The taxpayer in Tinsley was the sole shareholder of an S corporation. The corporation had borrowed approximately $100,000 from a bank. The S corporation then dissolved under state law and reported a loss on its 1120S tax return. The bank then renewed the loan, but it listed the old corporation as the borrower. It also had the taxpayer guarantee the loan. The taxpayer continued to operate the business under the old name. The taxpayer reported the loss on his personal tax returns. The IRS disallowed the flow-through loss.
The taxpayer did not have any tax basis in the S corporation stock due to capital contributions to the business.
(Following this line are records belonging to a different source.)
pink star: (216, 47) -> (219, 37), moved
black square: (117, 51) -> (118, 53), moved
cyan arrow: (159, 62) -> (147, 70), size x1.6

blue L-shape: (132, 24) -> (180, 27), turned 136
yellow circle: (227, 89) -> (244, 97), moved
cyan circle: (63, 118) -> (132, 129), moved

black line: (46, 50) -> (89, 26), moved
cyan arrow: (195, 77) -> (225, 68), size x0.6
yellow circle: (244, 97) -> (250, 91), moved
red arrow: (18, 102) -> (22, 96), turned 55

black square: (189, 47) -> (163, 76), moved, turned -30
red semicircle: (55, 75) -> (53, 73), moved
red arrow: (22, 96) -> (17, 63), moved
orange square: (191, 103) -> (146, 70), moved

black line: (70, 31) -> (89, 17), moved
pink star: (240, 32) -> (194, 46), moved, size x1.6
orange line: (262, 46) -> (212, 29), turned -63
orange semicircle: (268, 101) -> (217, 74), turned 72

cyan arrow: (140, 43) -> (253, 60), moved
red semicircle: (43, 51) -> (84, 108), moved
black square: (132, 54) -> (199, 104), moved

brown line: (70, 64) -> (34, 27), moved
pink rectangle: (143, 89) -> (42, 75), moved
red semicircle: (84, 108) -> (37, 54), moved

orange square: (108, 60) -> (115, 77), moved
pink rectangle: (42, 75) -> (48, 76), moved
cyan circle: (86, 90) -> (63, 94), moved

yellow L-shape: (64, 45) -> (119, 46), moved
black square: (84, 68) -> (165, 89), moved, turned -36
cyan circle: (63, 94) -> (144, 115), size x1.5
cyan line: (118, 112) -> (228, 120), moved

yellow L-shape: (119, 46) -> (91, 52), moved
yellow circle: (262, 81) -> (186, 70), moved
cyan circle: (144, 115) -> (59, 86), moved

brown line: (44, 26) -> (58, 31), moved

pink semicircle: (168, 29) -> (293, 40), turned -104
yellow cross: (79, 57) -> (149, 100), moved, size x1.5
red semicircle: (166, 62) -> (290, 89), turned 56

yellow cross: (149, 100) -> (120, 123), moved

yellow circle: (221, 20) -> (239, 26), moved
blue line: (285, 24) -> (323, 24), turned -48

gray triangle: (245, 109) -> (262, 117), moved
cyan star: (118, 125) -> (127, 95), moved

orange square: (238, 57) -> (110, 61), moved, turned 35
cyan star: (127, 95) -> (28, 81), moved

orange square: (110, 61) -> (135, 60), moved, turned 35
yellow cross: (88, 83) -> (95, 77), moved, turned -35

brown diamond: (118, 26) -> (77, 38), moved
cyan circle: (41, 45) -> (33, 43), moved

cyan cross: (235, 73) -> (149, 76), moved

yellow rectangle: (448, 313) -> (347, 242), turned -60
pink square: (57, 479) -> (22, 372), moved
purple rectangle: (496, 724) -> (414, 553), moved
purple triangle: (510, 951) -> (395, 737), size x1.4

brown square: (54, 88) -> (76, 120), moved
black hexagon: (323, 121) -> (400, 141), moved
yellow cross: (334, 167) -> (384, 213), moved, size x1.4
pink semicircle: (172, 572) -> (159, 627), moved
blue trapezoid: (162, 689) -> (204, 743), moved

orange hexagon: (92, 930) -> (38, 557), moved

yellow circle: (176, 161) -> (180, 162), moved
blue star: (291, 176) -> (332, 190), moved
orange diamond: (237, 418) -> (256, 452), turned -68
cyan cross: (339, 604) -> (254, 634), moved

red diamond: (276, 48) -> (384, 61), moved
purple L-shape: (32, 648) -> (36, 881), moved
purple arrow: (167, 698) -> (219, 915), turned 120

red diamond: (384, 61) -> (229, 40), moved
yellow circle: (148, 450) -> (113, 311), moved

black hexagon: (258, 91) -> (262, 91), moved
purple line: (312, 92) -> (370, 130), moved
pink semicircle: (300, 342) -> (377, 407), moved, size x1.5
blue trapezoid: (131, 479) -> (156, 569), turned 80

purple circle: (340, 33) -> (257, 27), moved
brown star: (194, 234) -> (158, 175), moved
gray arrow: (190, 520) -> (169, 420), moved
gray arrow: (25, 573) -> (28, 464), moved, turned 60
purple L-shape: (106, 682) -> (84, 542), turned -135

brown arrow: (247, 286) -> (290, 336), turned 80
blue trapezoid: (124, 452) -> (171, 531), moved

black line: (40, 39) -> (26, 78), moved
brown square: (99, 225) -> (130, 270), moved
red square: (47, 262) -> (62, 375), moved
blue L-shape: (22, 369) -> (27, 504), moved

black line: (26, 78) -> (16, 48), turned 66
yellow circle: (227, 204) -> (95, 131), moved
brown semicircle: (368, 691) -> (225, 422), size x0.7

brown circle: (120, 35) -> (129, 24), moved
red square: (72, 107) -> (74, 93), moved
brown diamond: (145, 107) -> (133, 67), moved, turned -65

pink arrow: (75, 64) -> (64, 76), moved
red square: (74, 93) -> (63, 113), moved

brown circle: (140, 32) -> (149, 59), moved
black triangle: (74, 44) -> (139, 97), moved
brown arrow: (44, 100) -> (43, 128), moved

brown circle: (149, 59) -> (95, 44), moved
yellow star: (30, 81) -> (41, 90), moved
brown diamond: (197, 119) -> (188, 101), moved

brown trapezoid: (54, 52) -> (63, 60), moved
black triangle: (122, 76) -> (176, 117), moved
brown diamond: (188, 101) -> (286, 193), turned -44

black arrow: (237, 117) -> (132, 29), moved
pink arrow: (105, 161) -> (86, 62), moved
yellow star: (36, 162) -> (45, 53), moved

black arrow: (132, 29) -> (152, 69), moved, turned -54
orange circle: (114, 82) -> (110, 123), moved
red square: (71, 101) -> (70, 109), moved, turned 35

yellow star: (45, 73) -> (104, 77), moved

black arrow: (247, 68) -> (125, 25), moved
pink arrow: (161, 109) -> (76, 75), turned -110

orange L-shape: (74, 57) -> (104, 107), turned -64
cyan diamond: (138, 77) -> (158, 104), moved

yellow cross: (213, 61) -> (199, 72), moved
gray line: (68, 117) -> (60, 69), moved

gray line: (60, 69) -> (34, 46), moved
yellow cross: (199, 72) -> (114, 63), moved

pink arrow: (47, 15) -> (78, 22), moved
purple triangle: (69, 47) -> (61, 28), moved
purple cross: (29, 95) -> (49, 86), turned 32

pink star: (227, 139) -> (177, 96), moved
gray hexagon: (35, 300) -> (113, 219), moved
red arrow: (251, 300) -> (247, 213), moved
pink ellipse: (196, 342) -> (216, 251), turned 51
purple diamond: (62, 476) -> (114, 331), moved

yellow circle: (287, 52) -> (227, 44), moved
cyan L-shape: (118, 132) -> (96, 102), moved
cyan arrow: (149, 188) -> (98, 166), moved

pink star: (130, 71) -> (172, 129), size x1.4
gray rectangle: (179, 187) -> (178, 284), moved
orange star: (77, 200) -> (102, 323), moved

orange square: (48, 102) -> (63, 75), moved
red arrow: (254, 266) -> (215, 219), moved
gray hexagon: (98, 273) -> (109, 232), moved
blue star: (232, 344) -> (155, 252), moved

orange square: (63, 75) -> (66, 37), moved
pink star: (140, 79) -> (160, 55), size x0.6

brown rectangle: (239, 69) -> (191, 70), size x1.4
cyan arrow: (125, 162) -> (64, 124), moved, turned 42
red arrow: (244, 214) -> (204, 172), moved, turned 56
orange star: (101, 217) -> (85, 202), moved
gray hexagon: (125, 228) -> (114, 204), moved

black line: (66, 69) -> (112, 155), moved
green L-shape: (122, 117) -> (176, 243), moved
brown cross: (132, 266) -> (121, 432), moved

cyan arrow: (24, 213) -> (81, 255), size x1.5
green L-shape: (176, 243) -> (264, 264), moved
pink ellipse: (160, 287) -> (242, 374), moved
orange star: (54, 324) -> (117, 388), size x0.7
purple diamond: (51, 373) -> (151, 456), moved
He argued that he had tax basis in the S corporation stock given his personal guarantee of the $100,000 bank loan:
he contends that upon the liquidation, he assumed the balance due on the note as guarantor, and because he was the sole remaining obligor, this assumption was a contribution to capital, allowing him to deduct the amount of Command Computers’ losses. Further, Mr. Tinsley asserts that following Command Computers’ liquidation, the Bank expected him, as guarantor, to repay the loan and that the Bank’s expectation was sufficient to generate a basis for Mr. Tinsley in Command Computers.
The court did not agree. The court noted that merely guaranteeing an S corporation’s debt is not sufficient to generate a basis under section 1366(d). The court noted that a shareholder may obtain an increase in basis in an S corporation only if there is an economic outlay on the part of the shareholder that leaves him or her “poorer in a material sense.” The taxpayer has to have an economic outlay. This can come about if the lender looks primarily to the taxpayer to repay the loan.
According to the court, there was no evidence that the lender in this case looked only to the taxpayer to repay the loan. The court seems to say that the lender looks to the non-existent corporation that is listed as the borrower. The court also said there was no evidence of an economic outlay by the taxpayer as the court record did not include evidence that the taxpayer was the party paying the loan.
These 1366(d) basis rules are in addition to the Sec. 465 at-risk and Sec. 469 passive activity loss rules. It should also be noted that this same fact pattern would satisfy the Sec. 465 at-risk rules as they do not require an economic outlay or the taxpayer to be the primary source of repayment.
To avoid this type of Sec. 1366(d) tax basis issue, taxpayers should document their economic outlays and/or that the borrower looks primarily to them to satisfy the loan.